Why Apache spark | Lec-2
Introduction to Apache Spark
Overview of the Video
- Manish Kumar introduces the topic of Apache Spark, building on previous discussions about what Apache Spark is and its significance.
- The video aims to explore how Apache Spark addresses specific problems in data processing and its future potential.
Historical Context of Data Management
- Before Apache Spark, traditional databases were primarily used for structured data storage, such as SQL databases.
- Structured data was typically organized in a tabular format with fixed rows and columns, similar to an Excel sheet.
The Evolution of Data Formats
Changes Post-Internet Era
- With the advent of the internet, there was a significant increase in data generation across various formats including text files, images, and videos.
- Traditional databases struggled to handle these diverse file formats since they were designed only for structured data.
Emergence of Semi-Structured Data
- Semi-structured formats like JSON and YAML began to emerge, allowing for more flexible data representation without a fixed structure.
- The inability of traditional databases to manage high volumes and varieties of unstructured or semi-structured data became apparent.
Understanding Big Data
Defining Big Data Challenges
- Big Data is characterized by three main pillars: Volume, Velocity, and Variety (the "Three Vs").
Key Characteristics:
- Volume:
- Simply having large amounts of data (e.g., 100GB or 200GB) does not qualify it as Big Data; it's about how quickly that volume increases.
- Velocity:
- Refers to the speed at which new data is generated. For instance, if 10TB per second is introduced into a system, it indicates a serious Big Data challenge.
- Variety:
- Involves multiple forms of incoming data—structured (tabular), semi-structured (JSON/YAML), and unstructured—which complicates management.
Transitioning from Traditional Systems
From ETL to ELT Processes
- Traditional systems operated on an ETL model (Extract, Transform, Load), where data was extracted from sources before being transformed and loaded into storage.
New Approaches:
- Data Lakes:
Data Management Challenges and Solutions
Data Volume, Variety, and Velocity
- The data warehouse previously used for storing transformed data is now overwhelmed by the massive volume, variety, and velocity of incoming data.
- The challenge arises from the continuous influx of data every minute or second, leading to difficulties in storage and processing.
- Key issues identified include the need for increased storage capacity and efficient processing methods for raw data formats.
Storage and Processing Issues
- The primary concern is where to store the rapidly generated data while ensuring it can be processed effectively.
- Two main options are presented: expanding existing systems (monolithic approach) or adopting a distributed approach to handle the challenges.
Monolithic vs. Distributed Approaches
- A monolithic approach involves vertically scaling a single system to accommodate more storage and processing power but has limitations due to hardware constraints.

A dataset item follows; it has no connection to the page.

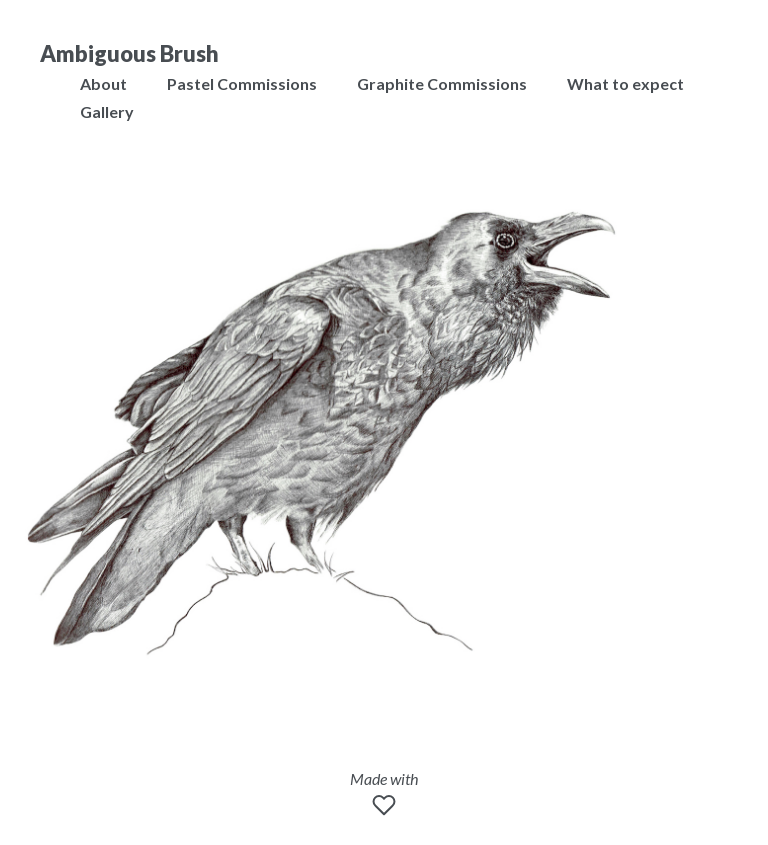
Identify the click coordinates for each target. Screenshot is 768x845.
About (103, 83)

- Vertical scaling can lead to performance drops when CPU limits are reached, making it an inefficient long-term solution.
Limitations of Monolithic Approach
- Vertical scaling becomes costly as upgrading hardware (like hard disks or CPUs) increases expenses significantly.

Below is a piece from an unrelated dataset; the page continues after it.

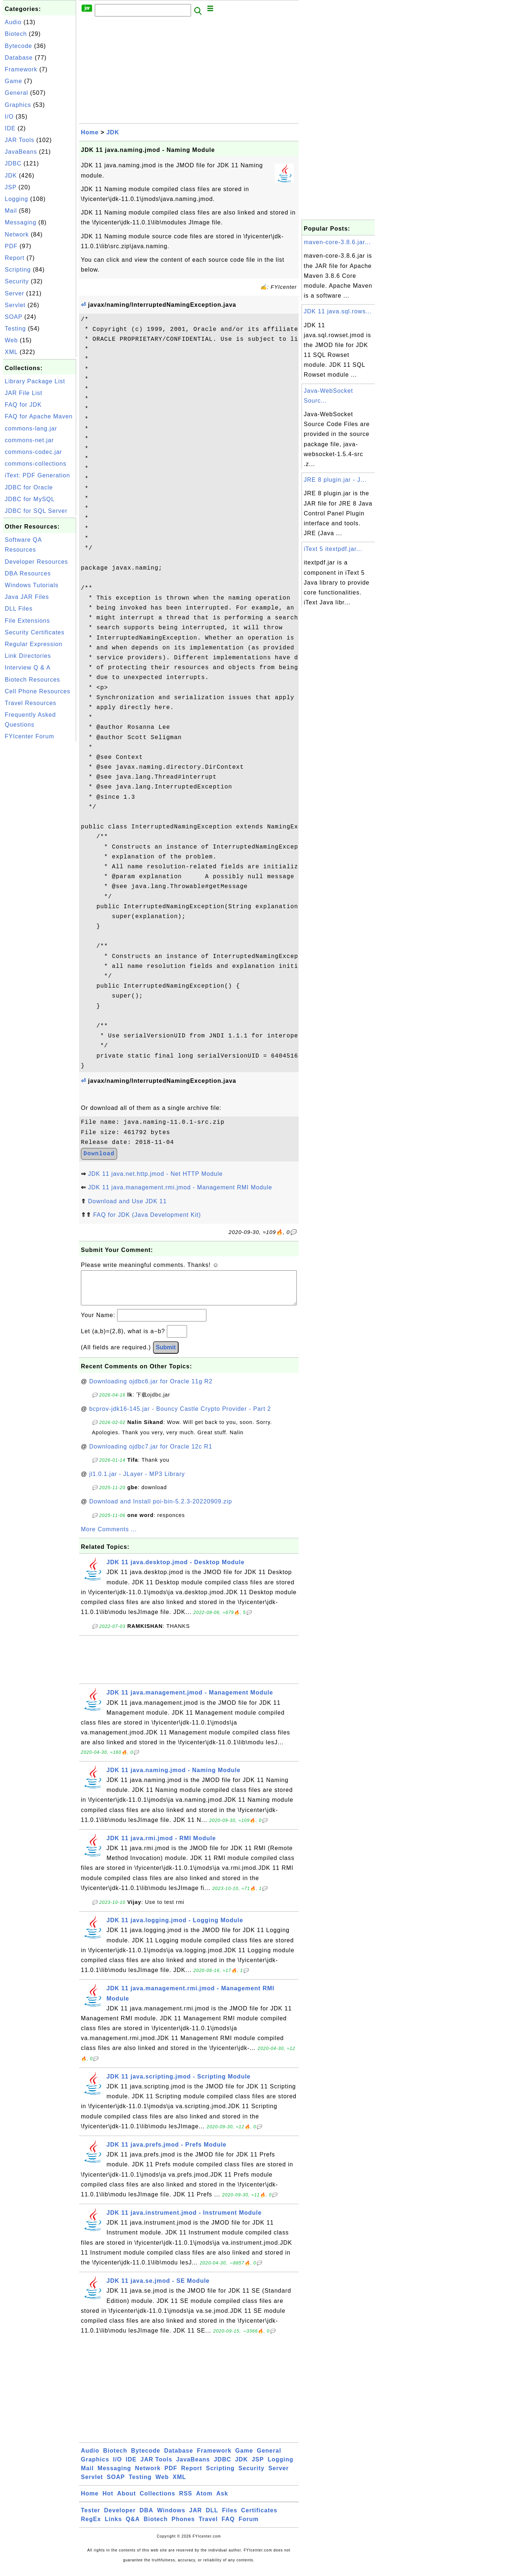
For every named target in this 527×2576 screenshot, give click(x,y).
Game (13, 81)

- If a monolithic system fails, it results in total downtime since all operations depend on that single system.
Advantages of Distributed Approach
- A distributed approach allows for horizontal scaling by adding more machines into a cluster without significant cost increases.
- This method provides economic benefits through commodity hardware that is cheaper than high-end systems while allowing unlimited scalability without performance bottlenecks.
High Availability in Distributed Systems
- In case of machine failure within a distributed setup, workloads can be redistributed among remaining machines, enhancing reliability compared to monolithic systems which face complete failure upon any single point of failure.
Conclusion on Data Handling Strategies
- The rapid influx of diverse data formats necessitates a shift from traditional storage methods; thus, adopting a distributed approach becomes essential for effective management.